Wednesday, January 9, 2019

Are Brand Names Better Part 2: Manwich and Kroger Pork Loin and a Tragic Tale of Pie

Are brand name products superior? 
I have one case where my opinion is that the brand name is absolutely the superior product and one where I feel the store brand rises to the top.
If you're making sloppy joes, it's worth it to spend the extra twenty-ish cents to buy Manwich. Manwich provides a thick, well-seasoned sauce for your ground meat of choice. If you prefer a vegetarian option, you could even mix Manwich sauce with some beans, corn, and potatoes for a tasty sloppy joe stew.
I found the Kroger brand sloppy joe sauce to be thin and overly tomato-ey. Saving twenty cents to buy this product was no savings when nobody wanted to eat it.
Conversely, I found that the Kroger seasoned pork loin smacked the Hormel seasoned pork loin right out of the park. The Kroger pork loin was tender and juicy with a well-balanced blend of spices. The Hormel pork loin just wasn't quite right. It came out on the dry side and the "mesquite barbecue" sauce tasted a lot like liquid smoke. It will work well enough in one of my leftover recipe creations, but nobody was keen for it in its first incarnation.
Since I'm cooking for just me and my son, I often have leftover pork loin. I have a go-to slow cooker chili which works well with any meat (or without any meat.) It's just one can of pinto beans drained and rinsed, a can of Ro-Tel, a small onion, two tablespoons of chili powder, and about a pound of meat, cooked on low for three hours or high for an hour and a half. For meat that's already cooked, you can reduce cook time on the low setting to two hours. 
I like to serve this chili either with baked potatoes or with tortillas. 

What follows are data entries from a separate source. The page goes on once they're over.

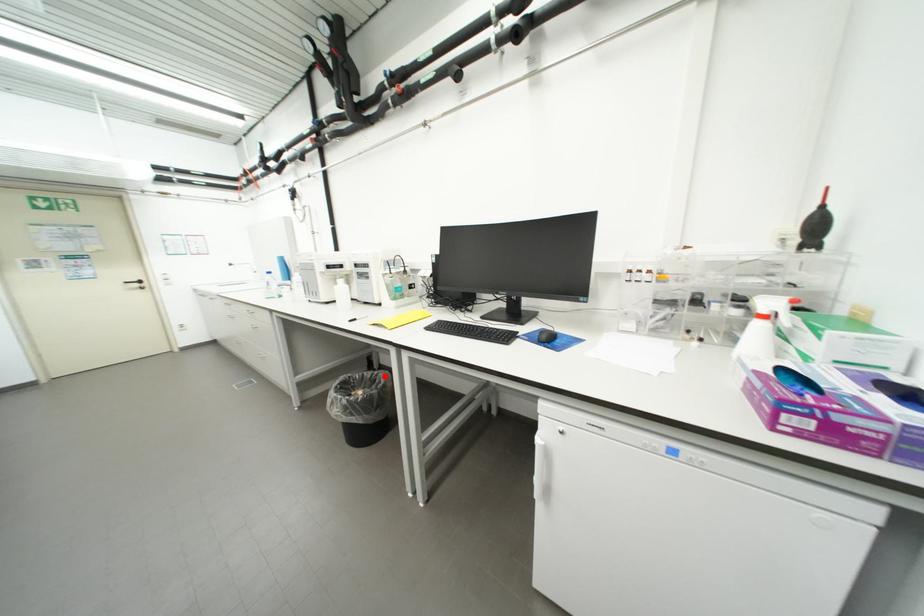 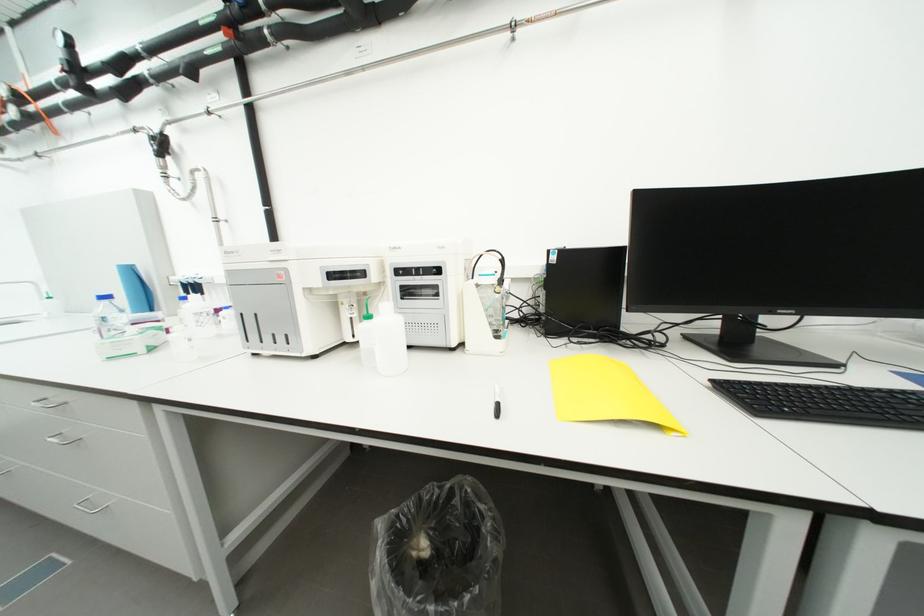 Question: I am providing you with two images of the same scene from different viewpoints. Image1 has a red point marked. In image2, the corresponding 3D location appears at what relative position? Reply with the corresponding letter.

Choices:
 (A) Closer
 (B) Farther

Answer: (A) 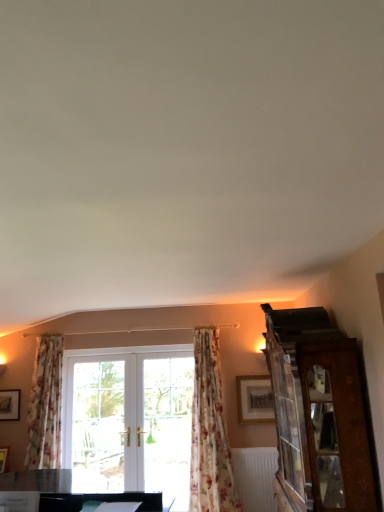 Describe the element at coordinates (45, 405) in the screenshot. Image resolution: width=384 pixels, height=512 pixels. I see `floral fabric curtain at left, which appears as the first curtain when viewed from the left` at that location.

This screenshot has width=384, height=512. What do you see at coordinates (210, 433) in the screenshot?
I see `floral fabric curtain at center, the first curtain from the right` at bounding box center [210, 433].

Identify the location of white textured radiator at lower center. (255, 477).

Where is `wooden picture frame at lower left, which is the 1th picture frame from left to right`? wooden picture frame at lower left, which is the 1th picture frame from left to right is located at coordinates (10, 405).

This screenshot has height=512, width=384. What do you see at coordinates (10, 405) in the screenshot?
I see `wooden picture frame at lower left, which is the second picture frame in front-to-back order` at bounding box center [10, 405].

Describe the element at coordinates (318, 414) in the screenshot. I see `wooden cabinet at right` at that location.

Locate an element on the screen. The height and width of the screenshot is (512, 384). clear glass door at center is located at coordinates (99, 422).

Identify the location of floral fabric curtain at left, which appears as the first curtain when viewed from the left. (45, 405).

Is clear glass door at center taller or shorter than matte gold picture frame at upper right, positioned as the 1th picture frame in right-to-left order?

In the image, clear glass door at center appears to be taller than matte gold picture frame at upper right, positioned as the 1th picture frame in right-to-left order.

Looking at this image, which is correct: clear glass door at center is inside matte gold picture frame at upper right, the first picture frame viewed from the front, or outside of it?

clear glass door at center is not inside matte gold picture frame at upper right, the first picture frame viewed from the front, it's outside.

Is clear glass door at center smaller than matte gold picture frame at upper right, positioned as the 1th picture frame in right-to-left order?

Actually, clear glass door at center might be larger than matte gold picture frame at upper right, positioned as the 1th picture frame in right-to-left order.

In the scene shown: Considering the positions of objects clear glass door at center and matte gold picture frame at upper right, which appears as the second picture frame when viewed from the left, in the image provided, who is more to the right, clear glass door at center or matte gold picture frame at upper right, which appears as the second picture frame when viewed from the left,?

From the viewer's perspective, matte gold picture frame at upper right, which appears as the second picture frame when viewed from the left, appears more on the right side.

Considering the sizes of objects white textured radiator at lower center and matte gold picture frame at upper right, which appears as the second picture frame when viewed from the left, in the image provided, who is shorter, white textured radiator at lower center or matte gold picture frame at upper right, which appears as the second picture frame when viewed from the left,?

Standing shorter between the two is matte gold picture frame at upper right, which appears as the second picture frame when viewed from the left.

Based on the photo, is matte gold picture frame at upper right, positioned as the 1th picture frame in right-to-left order, inside white textured radiator at lower center?

Actually, matte gold picture frame at upper right, positioned as the 1th picture frame in right-to-left order, is outside white textured radiator at lower center.

In terms of width, does white textured radiator at lower center look wider or thinner when compared to matte gold picture frame at upper right, which appears as the second picture frame when viewed from the left?

Considering their sizes, white textured radiator at lower center looks broader than matte gold picture frame at upper right, which appears as the second picture frame when viewed from the left.

Considering the relative positions of white textured radiator at lower center and matte gold picture frame at upper right, positioned as the 1th picture frame in right-to-left order, in the image provided, is white textured radiator at lower center to the left of matte gold picture frame at upper right, positioned as the 1th picture frame in right-to-left order, from the viewer's perspective?

Yes, white textured radiator at lower center is to the left of matte gold picture frame at upper right, positioned as the 1th picture frame in right-to-left order.

From the image's perspective, is floral fabric curtain at left, the second curtain in the right-to-left sequence, under clear glass door at center?

Actually, floral fabric curtain at left, the second curtain in the right-to-left sequence, appears above clear glass door at center in the image.

Who is smaller, floral fabric curtain at left, which appears as the first curtain when viewed from the left, or clear glass door at center?

clear glass door at center.

Considering the sizes of floral fabric curtain at left, the second curtain in the right-to-left sequence, and clear glass door at center in the image, is floral fabric curtain at left, the second curtain in the right-to-left sequence, taller or shorter than clear glass door at center?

The Jennie-O turkey company used to make a delicious pre-seasoned ground turkey for tacos. If you're in Texas, I believe you can still find this product. But not in Colorado. I'm not sure why either. It seemed like it sold pretty well. In any case, I haven't been able to find taco seasonings that compare to their blend, and I'm irritated that they took it off the shelves. 

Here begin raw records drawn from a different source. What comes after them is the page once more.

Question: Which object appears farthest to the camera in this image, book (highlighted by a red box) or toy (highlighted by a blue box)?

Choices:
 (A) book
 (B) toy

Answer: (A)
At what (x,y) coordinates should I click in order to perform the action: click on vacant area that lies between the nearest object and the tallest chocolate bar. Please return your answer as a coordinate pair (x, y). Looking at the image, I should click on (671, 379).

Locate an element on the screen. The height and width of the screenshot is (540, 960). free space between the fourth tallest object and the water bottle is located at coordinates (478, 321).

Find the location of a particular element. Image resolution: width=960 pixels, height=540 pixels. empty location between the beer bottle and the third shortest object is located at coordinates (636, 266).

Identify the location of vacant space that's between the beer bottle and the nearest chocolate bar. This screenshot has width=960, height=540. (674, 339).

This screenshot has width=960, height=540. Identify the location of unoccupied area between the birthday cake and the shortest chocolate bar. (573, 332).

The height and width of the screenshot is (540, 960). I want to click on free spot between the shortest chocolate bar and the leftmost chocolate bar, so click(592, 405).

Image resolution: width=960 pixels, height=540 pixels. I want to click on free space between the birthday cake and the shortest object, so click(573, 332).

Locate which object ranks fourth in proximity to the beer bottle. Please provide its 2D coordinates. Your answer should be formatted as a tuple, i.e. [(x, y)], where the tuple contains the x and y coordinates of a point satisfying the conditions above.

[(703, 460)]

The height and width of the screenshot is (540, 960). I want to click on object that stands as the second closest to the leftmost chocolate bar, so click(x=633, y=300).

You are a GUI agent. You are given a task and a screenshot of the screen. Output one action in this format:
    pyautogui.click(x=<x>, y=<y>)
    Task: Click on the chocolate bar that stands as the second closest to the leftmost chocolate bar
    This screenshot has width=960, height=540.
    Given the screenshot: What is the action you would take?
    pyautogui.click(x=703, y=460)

I'm starting to think there's a conspiracy with Texas food chains to get Coloradoans hooked on their products and then leave us hanging. Many years ago when dinosaurs roamed the earth, there was a restaurant called House of Pies which served huge slices of the most delicious pies. Their entrees were "meh," but I don't think anyone went there for the entrees. My favorite was the French Black Bottom Pie.
Well, lo and behold, one day doom came to Denver and the House of Pies was no more. They're still alive and well and baking pies in Texas, but no more for pie-loving Coloradoans. 
I found a recipe for French Black Bottom Pie and one of these days I'm going to actually get around to trying it. Somehow, I don't think it will live up to House of Pies glory, but it's highly unlikely that I'll ever wind up in Houston, so it's my best shot.